Organizado como um livro de contos (o original galego intitula-se Merlín e familia i outras historias), a primeira parte do livro é passada na segunda metade do século XVIII, em Miranda, algures na Galiza. Pela casa de Merlín passam as mais diversas personagens, vindas de terras distantes, em busca da resolução das suas tribulações com o sobrenatural. Assim, demónios, gnomos, sereias, encantamentos, magias e outras singularidades conexas fazem, com toda naturalidade, parte do quotidiano desta gente, tal como ele é visto pelos olhos de Felipe de Amanda, o jovem pajem do mago.

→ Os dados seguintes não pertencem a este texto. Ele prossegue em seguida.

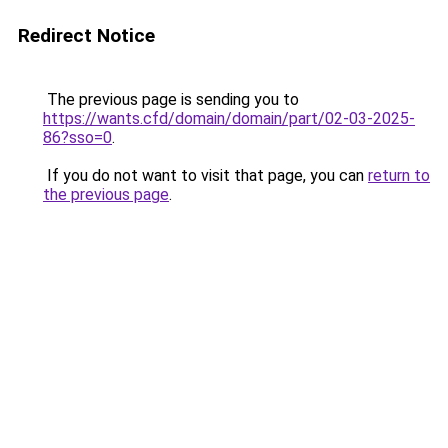
Redirect Notice
The previous page is sending you to
https://wants.cfd/domain/domain/part/02-03-2025-
86?sso=0
.
If you do not want to visit that page, you can
return to
the previous page
.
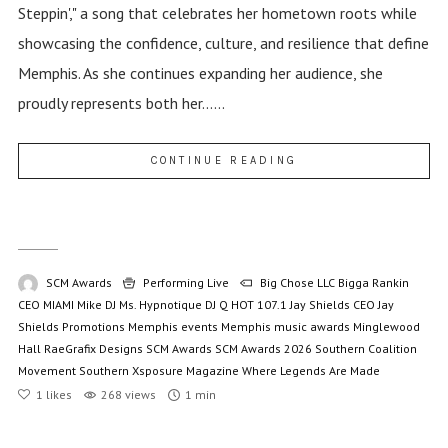
Steppin'," a song that celebrates her hometown roots while
showcasing the confidence, culture, and resilience that define
Memphis. As she continues expanding her audience, she
proudly represents both her......
CONTINUE READING
SCM Awards
Performing Live
Big Chose LLC
Bigga Rankin
CEO MIAMI Mike
DJ Ms. Hypnotique
DJ Q
HOT 107.1
Jay Shields CEO
Jay
Shields Promotions
Memphis events
Memphis music awards
Minglewood
Hall
RaeGrafix Designs
SCM Awards
SCM Awards 2026
Southern Coalition
Movement
Southern Xsposure Magazine
Where Legends Are Made
1
likes
268 views
1 min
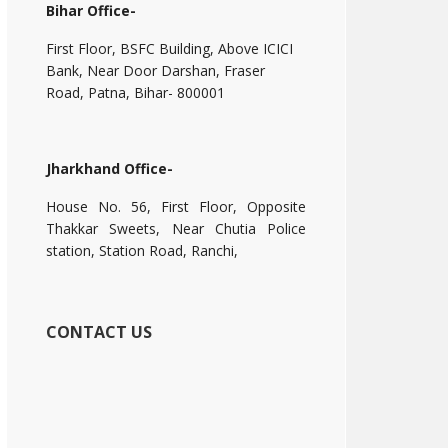
Bihar Office-
First Floor, BSFC Building, Above ICICI
Bank, Near Door Darshan, Fraser
Road, Patna, Bihar- 800001
Jharkhand Office-
House No. 56, First Floor, Opposite
Thakkar Sweets, Near Chutia Police
station, Station Road, Ranchi,
CONTACT US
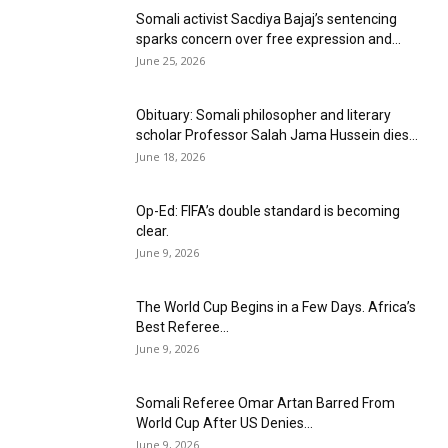
Somali activist Sacdiya Bajaj’s sentencing
sparks concern over free expression and...
June 25, 2026
Obituary: Somali philosopher and literary
scholar Professor Salah Jama Hussein dies...
June 18, 2026
Op-Ed: FIFA’s double standard is becoming
clear.
June 9, 2026
The World Cup Begins in a Few Days. Africa’s
Best Referee...
June 9, 2026
Somali Referee Omar Artan Barred From
World Cup After US Denies...
June 9, 2026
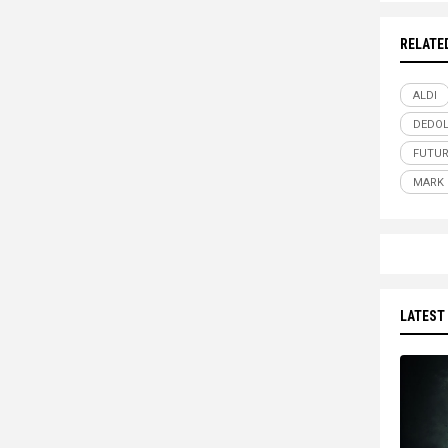
RELATE
ALDI
DEDOL
FUTUR
MARK 
LATEST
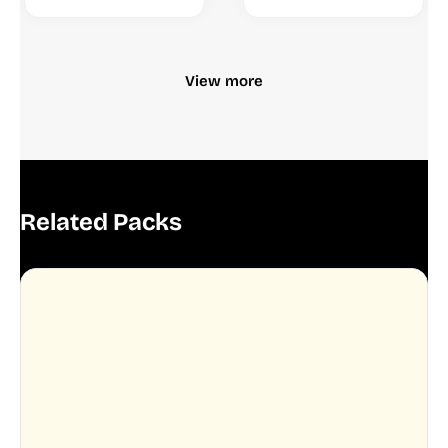
View more
Related Packs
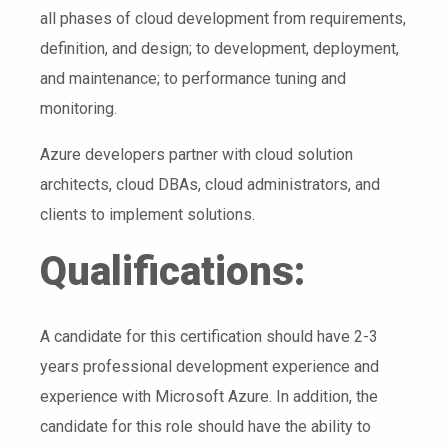
all phases of cloud development from requirements,
definition, and design; to development, deployment,
and maintenance; to performance tuning and
monitoring.
Azure developers partner with cloud solution
architects, cloud DBAs, cloud administrators, and
clients to implement solutions.
Qualifications:
A candidate for this certification should have 2-3
years professional development experience and
experience with Microsoft Azure. In addition, the
candidate for this role should have the ability to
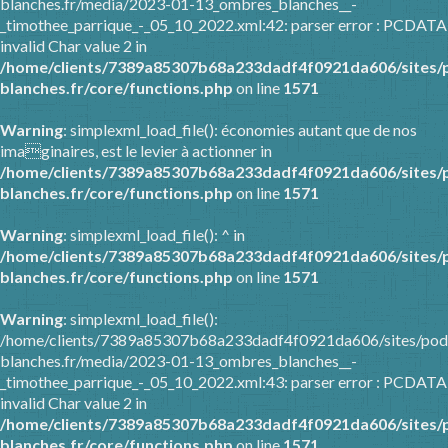
blanches.fr/media/2023-01-13_ombres_blanches__-
_timothee_parrique_-_05_10_2022.xml:42: parser error : PCDATA
invalid Char value 2 in
/home/clients/7389a85307b68a233dadf4f0921da606/sites/
blanches.fr/core/functions.php
on line
1571
Warning
: simplexml_load_file(): économies autant que de nos
imaginaires, est le levier à actionner in
/home/clients/7389a85307b68a233dadf4f0921da606/sites/
blanches.fr/core/functions.php
on line
1571
Warning
: simplexml_load_file(): ^ in
/home/clients/7389a85307b68a233dadf4f0921da606/sites/
blanches.fr/core/functions.php
on line
1571
Warning
: simplexml_load_file():
/home/clients/7389a85307b68a233dadf4f0921da606/sites/pod
blanches.fr/media/2023-01-13_ombres_blanches__-
_timothee_parrique_-_05_10_2022.xml:43: parser error : PCDATA
invalid Char value 2 in
/home/clients/7389a85307b68a233dadf4f0921da606/sites/
blanches.fr/core/functions.php
on line
1571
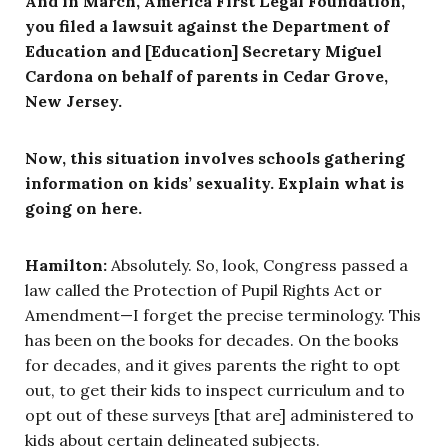
And in March, America First Legal Foundation,
you filed a lawsuit against the Department of
Education and [Education] Secretary Miguel
Cardona on behalf of parents in Cedar Grove,
New Jersey.
Now, this situation involves schools gathering
information on kids’ sexuality. Explain what is
going on here.
Hamilton:
Absolutely. So, look, Congress passed a
law called the Protection of Pupil Rights Act or
Amendment—I forget the precise terminology. This
has been on the books for decades. On the books
for decades, and it gives parents the right to opt
out, to get their kids to inspect curriculum and to
opt out of these surveys [that are] administered to
kids about certain delineated subjects.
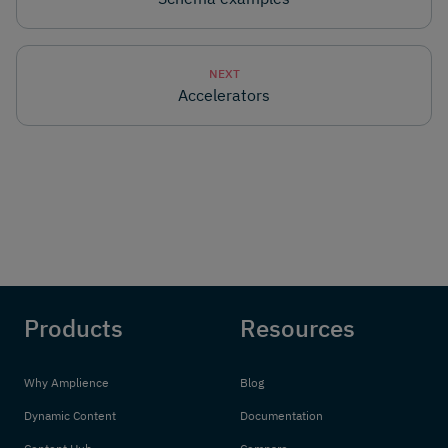
NEXT
Accelerators
Products
Resources
Why Amplience
Blog
Dynamic Content
Documentation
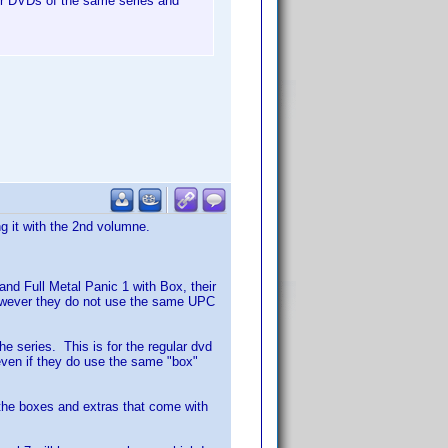
her DVDs of the same series and
g it with the 2nd volumne.
and Full Metal Panic 1 with Box, their
owever they do not use the same UPC
he series. This is for the regular dvd
even if they do use the same "box"
k the boxes and extras that come with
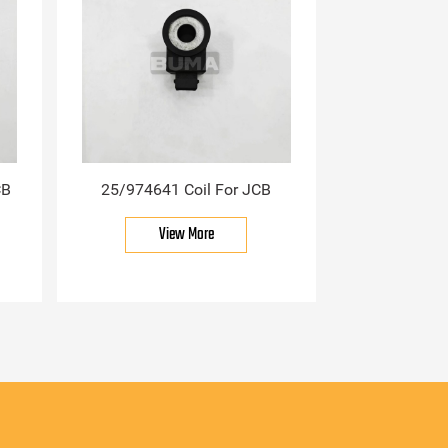
CB
25/974641 Coil For JCB
View More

Na segunda e terceira partes, decorridas anos depois (embora o tempo não seja aqui propriamente linear), já com Merlín ausente, encontramos Felipe a trabalhar como barqueiro em Pacios, no caminho de Santiago, onde ouve as histórias dos viajantes que ali passam, continuando os prodígios e os acontecimentos bizarros. Entre estas histórias há uma versão de Paulo e Virgínia, bem como o relato da vida de Merlín, prévia à sua chegada a Miranda, excluindo a sua passagem pela corte do Rei Artur porque, como se explica, isso consta dos livros de História que se lêem nas escolas.

Creo que no comí aquel día, de tan vagante y temeroso como andaba, y la señora Marcelina me quería sonsacar, y yo callaba, o sacaba otra conversa.
En limpiar el horno, soltar una hora los perros en el soto por culpa de un zorro que nos venía a las gallinas, y echarle un remiendo de latón a una zueca pasó la tarde, y hubo de merienda migas de manteca con huevos, y en anocheciendo, como tenía ordenado, me fui a presentar a don Merlín, que estaba vestido de cazador.
– El encanto que tiene doña Simona –me explicó mi amo–, es de los que se hacen la noche de San Juan, y solamente duran un año; son embrujos pequeños, casi siempre puestos por demonios fornicadores. El demonio que la embrujó ha de volver esta noche, que es tan sonada en el mundo, y ya tengo todo preparado para cazarlo en su intento y azuzarlo por la fraga abajo.
– ¿Y no lo podríamos matar? –pregunté yo, echándomelas de valiente.
– Tanto da, que hasta el fin del mundo, el número de demonios ha de ser siempre el mismo.